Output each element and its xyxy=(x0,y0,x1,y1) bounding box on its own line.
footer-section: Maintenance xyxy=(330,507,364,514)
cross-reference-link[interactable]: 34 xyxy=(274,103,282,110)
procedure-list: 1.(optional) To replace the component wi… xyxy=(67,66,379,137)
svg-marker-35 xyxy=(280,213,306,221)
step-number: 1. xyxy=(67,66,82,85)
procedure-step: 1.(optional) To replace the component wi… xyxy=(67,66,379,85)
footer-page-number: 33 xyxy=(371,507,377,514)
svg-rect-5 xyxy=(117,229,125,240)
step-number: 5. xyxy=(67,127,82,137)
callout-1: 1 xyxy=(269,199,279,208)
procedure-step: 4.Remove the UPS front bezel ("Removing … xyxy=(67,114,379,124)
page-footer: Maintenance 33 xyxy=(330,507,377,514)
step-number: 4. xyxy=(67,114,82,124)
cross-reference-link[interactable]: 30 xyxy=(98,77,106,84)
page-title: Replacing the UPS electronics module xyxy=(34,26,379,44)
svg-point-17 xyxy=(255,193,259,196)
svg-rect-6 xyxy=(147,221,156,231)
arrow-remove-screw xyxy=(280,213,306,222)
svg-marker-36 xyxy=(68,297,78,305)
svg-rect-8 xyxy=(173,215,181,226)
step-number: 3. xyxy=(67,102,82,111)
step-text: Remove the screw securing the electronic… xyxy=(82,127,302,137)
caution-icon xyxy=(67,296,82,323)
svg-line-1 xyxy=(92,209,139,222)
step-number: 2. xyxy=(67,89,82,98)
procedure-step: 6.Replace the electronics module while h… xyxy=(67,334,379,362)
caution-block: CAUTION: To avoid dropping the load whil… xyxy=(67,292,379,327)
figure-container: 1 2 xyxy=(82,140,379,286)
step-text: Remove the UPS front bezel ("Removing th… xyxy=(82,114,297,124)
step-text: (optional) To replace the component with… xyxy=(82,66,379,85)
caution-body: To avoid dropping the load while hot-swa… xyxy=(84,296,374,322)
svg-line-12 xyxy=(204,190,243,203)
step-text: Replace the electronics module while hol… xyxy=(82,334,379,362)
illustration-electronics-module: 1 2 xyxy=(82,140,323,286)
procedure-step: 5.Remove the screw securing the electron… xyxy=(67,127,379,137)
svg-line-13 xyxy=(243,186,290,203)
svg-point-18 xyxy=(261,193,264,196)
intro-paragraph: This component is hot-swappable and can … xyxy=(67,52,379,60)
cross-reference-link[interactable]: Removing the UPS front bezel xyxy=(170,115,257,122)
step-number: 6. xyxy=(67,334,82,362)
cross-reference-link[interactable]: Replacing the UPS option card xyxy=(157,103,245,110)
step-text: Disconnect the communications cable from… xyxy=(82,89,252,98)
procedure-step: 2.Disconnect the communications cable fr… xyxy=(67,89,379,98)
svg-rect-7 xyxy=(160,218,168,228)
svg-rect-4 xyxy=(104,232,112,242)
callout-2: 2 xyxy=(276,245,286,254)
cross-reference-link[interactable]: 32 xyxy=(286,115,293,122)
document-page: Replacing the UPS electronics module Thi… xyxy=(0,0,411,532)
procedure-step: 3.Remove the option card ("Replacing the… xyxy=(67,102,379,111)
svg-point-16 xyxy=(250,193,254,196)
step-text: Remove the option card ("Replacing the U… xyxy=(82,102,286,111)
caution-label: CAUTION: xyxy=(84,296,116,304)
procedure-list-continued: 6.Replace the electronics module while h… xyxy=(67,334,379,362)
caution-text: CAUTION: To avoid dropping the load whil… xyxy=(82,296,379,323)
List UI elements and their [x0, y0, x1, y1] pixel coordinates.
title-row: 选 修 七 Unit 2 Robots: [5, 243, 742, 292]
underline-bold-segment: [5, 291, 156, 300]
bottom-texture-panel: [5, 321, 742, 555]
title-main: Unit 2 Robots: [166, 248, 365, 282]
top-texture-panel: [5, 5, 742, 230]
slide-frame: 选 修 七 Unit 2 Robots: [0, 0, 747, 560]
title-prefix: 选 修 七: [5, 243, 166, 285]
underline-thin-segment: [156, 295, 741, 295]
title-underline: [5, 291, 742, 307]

*Task instructions*: Line by line, copy the data above exactly as it reads.

*Result*:
Output each element and its xyxy=(x0,y0,x1,y1) bounding box on its own line.
footer-section: Maintenance xyxy=(330,507,364,514)
cross-reference-link[interactable]: 34 xyxy=(274,103,282,110)
procedure-list: 1.(optional) To replace the component wi… xyxy=(67,66,379,137)
svg-marker-35 xyxy=(280,213,306,221)
step-number: 1. xyxy=(67,66,82,85)
procedure-step: 1.(optional) To replace the component wi… xyxy=(67,66,379,85)
footer-page-number: 33 xyxy=(371,507,377,514)
svg-rect-5 xyxy=(117,229,125,240)
step-number: 5. xyxy=(67,127,82,137)
callout-1: 1 xyxy=(269,199,279,208)
procedure-step: 4.Remove the UPS front bezel ("Removing … xyxy=(67,114,379,124)
page-footer: Maintenance 33 xyxy=(330,507,377,514)
step-number: 4. xyxy=(67,114,82,124)
cross-reference-link[interactable]: 30 xyxy=(98,77,106,84)
page-title: Replacing the UPS electronics module xyxy=(34,26,379,44)
svg-point-17 xyxy=(255,193,259,196)
svg-rect-6 xyxy=(147,221,156,231)
arrow-remove-screw xyxy=(280,213,306,222)
svg-marker-36 xyxy=(68,297,78,305)
svg-rect-8 xyxy=(173,215,181,226)
step-number: 3. xyxy=(67,102,82,111)
step-text: Remove the screw securing the electronic… xyxy=(82,127,302,137)
caution-icon xyxy=(67,296,82,323)
svg-line-1 xyxy=(92,209,139,222)
step-number: 2. xyxy=(67,89,82,98)
procedure-step: 6.Replace the electronics module while h… xyxy=(67,334,379,362)
caution-block: CAUTION: To avoid dropping the load whil… xyxy=(67,292,379,327)
figure-container: 1 2 xyxy=(82,140,379,286)
step-text: Remove the UPS front bezel ("Removing th… xyxy=(82,114,297,124)
step-text: (optional) To replace the component with… xyxy=(82,66,379,85)
caution-body: To avoid dropping the load while hot-swa… xyxy=(84,296,374,322)
svg-line-12 xyxy=(204,190,243,203)
step-text: Replace the electronics module while hol… xyxy=(82,334,379,362)
illustration-electronics-module: 1 2 xyxy=(82,140,323,286)
procedure-step: 5.Remove the screw securing the electron… xyxy=(67,127,379,137)
svg-line-13 xyxy=(243,186,290,203)
svg-point-18 xyxy=(261,193,264,196)
intro-paragraph: This component is hot-swappable and can … xyxy=(67,52,379,60)
cross-reference-link[interactable]: Removing the UPS front bezel xyxy=(170,115,257,122)
step-number: 6. xyxy=(67,334,82,362)
cross-reference-link[interactable]: Replacing the UPS option card xyxy=(157,103,245,110)
step-text: Disconnect the communications cable from… xyxy=(82,89,252,98)
procedure-step: 2.Disconnect the communications cable fr… xyxy=(67,89,379,98)
svg-rect-7 xyxy=(160,218,168,228)
svg-rect-4 xyxy=(104,232,112,242)
callout-2: 2 xyxy=(276,245,286,254)
cross-reference-link[interactable]: 32 xyxy=(286,115,293,122)
document-page: Replacing the UPS electronics module Thi… xyxy=(0,0,411,532)
procedure-step: 3.Remove the option card ("Replacing the… xyxy=(67,102,379,111)
svg-point-16 xyxy=(250,193,254,196)
step-text: Remove the option card ("Replacing the U… xyxy=(82,102,286,111)
caution-label: CAUTION: xyxy=(84,296,116,304)
procedure-list-continued: 6.Replace the electronics module while h… xyxy=(67,334,379,362)
caution-text: CAUTION: To avoid dropping the load whil… xyxy=(82,296,379,323)
List UI elements and their [x0, y0, x1, y1] pixel coordinates.
title-row: 选 修 七 Unit 2 Robots: [5, 243, 742, 292]
underline-bold-segment: [5, 291, 156, 300]
bottom-texture-panel: [5, 321, 742, 555]
title-main: Unit 2 Robots: [166, 248, 365, 282]
top-texture-panel: [5, 5, 742, 230]
slide-frame: 选 修 七 Unit 2 Robots: [0, 0, 747, 560]
title-prefix: 选 修 七: [5, 243, 166, 285]
underline-thin-segment: [156, 295, 741, 295]
title-underline: [5, 291, 742, 307]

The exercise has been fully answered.